And this little note, which is weird. This does reference a host running nsqd

{"function":"github.com/shankj3/ocelot/vendor/github.com/shankj3/go-til/nsqpb.NSQLogger.Output","level":"info","msg":"1 (10.111.x.y:4250) connecting to nsqd","time":"2019-01-31T20:13:04Z"}

Which got me to look at the logs for nsqd.


Now here's where I could be more careful in the future for gathering logs, since I lost them

Since there is still a little bit of preference for the first node, I looked there.

I wish I had logs to copy/paste, but I can say that all of this nsqd's logs referred to not having ownership or some other nsq internal garbage...

Since I'm running nsq in Kubernetes, I deleted the pod, and tried another test build. ocelot log output was working again!


It is entirely possible that this is an issue all within NSQ. Before closing this issue, we should have some documentation that specifies that this is a known issue that affects streaming logs, and to try to restart NSQd.
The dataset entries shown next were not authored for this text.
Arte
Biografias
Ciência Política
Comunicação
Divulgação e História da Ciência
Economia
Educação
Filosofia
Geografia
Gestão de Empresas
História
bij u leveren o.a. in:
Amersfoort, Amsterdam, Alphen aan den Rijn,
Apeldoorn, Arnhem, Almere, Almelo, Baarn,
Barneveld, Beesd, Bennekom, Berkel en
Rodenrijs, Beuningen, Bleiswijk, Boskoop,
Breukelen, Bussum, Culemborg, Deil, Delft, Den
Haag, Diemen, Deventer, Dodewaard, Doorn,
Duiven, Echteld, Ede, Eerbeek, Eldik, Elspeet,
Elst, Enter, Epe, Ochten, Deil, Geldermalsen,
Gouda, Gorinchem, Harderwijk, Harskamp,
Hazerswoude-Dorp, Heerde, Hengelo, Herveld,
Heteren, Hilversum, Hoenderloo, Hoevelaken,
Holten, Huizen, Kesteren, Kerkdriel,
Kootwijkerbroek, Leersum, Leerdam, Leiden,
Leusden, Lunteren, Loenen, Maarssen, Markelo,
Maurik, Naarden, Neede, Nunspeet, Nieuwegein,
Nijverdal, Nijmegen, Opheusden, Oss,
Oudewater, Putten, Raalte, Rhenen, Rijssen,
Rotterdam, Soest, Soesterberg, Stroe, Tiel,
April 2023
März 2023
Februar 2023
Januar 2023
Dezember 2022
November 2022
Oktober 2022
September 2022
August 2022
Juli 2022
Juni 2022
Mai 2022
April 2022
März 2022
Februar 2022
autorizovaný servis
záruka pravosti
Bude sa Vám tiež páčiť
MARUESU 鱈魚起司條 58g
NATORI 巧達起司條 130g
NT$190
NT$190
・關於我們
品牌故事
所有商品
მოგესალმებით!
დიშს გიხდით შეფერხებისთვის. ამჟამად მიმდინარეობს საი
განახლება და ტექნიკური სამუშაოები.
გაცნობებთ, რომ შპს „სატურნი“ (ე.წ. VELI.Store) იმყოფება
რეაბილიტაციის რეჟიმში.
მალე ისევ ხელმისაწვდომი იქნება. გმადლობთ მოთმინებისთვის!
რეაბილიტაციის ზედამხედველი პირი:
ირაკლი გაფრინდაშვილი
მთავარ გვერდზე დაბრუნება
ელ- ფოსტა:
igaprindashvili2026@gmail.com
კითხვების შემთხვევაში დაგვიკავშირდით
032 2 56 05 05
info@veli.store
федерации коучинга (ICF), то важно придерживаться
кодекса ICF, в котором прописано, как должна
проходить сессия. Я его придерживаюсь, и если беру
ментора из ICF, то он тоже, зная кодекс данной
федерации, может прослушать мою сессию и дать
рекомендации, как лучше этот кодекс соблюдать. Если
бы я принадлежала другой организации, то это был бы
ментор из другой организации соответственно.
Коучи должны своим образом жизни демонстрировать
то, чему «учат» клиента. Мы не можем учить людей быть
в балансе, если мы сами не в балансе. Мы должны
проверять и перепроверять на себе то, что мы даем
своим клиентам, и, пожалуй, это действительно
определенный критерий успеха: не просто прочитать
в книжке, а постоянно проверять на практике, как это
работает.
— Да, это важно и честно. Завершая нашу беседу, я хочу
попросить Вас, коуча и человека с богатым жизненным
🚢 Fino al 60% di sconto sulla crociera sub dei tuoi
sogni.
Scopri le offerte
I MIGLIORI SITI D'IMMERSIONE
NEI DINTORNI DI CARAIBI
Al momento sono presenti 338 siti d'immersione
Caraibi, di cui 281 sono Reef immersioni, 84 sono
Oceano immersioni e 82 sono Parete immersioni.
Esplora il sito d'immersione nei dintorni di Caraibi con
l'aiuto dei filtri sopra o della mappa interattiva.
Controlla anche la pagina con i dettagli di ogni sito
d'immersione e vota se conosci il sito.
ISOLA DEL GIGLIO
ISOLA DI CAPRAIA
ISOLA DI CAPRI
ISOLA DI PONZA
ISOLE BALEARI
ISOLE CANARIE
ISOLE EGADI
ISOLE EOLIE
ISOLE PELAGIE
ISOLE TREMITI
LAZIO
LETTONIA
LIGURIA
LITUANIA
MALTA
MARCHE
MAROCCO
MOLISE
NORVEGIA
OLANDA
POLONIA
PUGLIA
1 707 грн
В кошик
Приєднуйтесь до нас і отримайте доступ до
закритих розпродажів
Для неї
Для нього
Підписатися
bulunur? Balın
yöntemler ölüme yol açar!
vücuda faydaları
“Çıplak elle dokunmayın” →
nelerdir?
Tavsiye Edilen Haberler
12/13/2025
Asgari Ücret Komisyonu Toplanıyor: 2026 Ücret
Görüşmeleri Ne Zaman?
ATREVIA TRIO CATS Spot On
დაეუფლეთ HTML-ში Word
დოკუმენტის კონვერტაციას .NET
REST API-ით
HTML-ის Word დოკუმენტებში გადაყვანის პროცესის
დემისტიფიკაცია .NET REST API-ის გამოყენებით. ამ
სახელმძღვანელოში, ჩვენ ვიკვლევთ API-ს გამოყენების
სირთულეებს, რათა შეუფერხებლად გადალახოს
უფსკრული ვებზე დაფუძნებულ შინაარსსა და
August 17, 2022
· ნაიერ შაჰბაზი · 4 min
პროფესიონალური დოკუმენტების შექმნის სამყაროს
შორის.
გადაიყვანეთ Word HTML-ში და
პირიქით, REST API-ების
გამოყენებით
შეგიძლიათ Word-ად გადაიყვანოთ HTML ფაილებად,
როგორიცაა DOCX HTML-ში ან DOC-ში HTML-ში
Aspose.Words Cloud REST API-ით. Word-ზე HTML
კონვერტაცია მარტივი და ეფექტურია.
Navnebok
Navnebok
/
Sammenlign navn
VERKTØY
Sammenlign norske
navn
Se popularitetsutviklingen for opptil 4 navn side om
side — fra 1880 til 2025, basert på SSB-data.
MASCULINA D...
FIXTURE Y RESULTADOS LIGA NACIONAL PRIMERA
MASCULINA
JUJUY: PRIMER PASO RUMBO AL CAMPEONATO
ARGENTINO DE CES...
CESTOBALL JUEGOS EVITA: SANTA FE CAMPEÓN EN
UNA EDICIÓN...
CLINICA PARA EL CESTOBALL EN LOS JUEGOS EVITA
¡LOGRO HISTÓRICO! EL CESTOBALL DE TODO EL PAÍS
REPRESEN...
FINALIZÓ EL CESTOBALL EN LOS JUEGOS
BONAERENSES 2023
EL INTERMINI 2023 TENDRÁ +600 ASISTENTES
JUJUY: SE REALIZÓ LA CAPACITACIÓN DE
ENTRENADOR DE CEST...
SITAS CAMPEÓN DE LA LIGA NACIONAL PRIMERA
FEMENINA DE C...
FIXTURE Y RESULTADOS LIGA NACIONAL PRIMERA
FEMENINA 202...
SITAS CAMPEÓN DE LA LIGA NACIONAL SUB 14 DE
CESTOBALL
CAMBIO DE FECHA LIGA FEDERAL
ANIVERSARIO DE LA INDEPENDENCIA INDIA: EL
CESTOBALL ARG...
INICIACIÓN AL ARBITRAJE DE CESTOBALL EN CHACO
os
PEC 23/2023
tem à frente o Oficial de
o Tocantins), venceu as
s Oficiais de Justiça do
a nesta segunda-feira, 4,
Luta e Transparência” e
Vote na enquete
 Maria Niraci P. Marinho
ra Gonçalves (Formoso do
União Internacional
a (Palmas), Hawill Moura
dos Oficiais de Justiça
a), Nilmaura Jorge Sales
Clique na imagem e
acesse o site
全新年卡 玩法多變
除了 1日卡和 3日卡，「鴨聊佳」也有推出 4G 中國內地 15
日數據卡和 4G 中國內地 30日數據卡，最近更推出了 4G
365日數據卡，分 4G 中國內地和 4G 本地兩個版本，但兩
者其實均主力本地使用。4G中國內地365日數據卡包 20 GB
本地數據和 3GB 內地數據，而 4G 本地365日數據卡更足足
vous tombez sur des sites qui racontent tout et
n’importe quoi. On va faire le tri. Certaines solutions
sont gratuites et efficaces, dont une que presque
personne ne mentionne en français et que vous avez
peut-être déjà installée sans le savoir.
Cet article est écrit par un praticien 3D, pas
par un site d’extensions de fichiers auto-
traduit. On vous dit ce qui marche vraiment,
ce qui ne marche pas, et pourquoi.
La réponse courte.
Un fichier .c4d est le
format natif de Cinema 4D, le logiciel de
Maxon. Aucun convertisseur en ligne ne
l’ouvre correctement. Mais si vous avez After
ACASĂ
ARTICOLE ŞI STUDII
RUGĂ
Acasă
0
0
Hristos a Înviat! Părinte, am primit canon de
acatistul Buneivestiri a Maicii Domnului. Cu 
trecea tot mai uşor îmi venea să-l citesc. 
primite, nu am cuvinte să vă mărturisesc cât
tjtelan commented 5 years ago

The werker logs had the flood of NSQ errors I was seeing. Add this to the docs:

When these are in the NSQ logs or the Werker logs, restart nsqd.

Feb 01 21:15:36 werker-new-doo-1 werker[10712]: {"connections":"1","function":"github.com/shankj3/ocelot/vendor/github.com/shankj3/go-til/nsqpb.(*ProtoConsume).NSQProtoConsume","level":"debug","messagesFinished":"6","messagesReceived":"7","messagesRequeued":"0","msg":"consumer stats","time":"2019-02-01T21:15:36Z"}
Feb 01 21:15:36 werker-new-doo-1 werker[10712]: {"function":"github.com/shankj3/ocelot/vendor/github.com/shankj3/go-til/nsqpb.NSQLogger.Output","level":"error","msg":"1 [build/werker] (10.111.0.28:4250) protocol error - E_TOUCH_FAILED TOUCH 0af83ac1fcadd000 failed ID not in flight","time":"2019-02-01T21:15:36Z"}
tjtelan commented 5 years ago

This log issue is a problem with Consul. If we are building the same hash over and over (because of failures) it seems like there's a pretty high chance that ocelot logs will choose the incorrect build to try and connect to for live logs. Clearing out the ci top-level key is extreme, but does the job.

I am printing out the Werker UUID in a branch. Thinking that will help the manual maintenance while a strategy for cleaning up will go a long way before we fix this incorrect behavior.

Closing.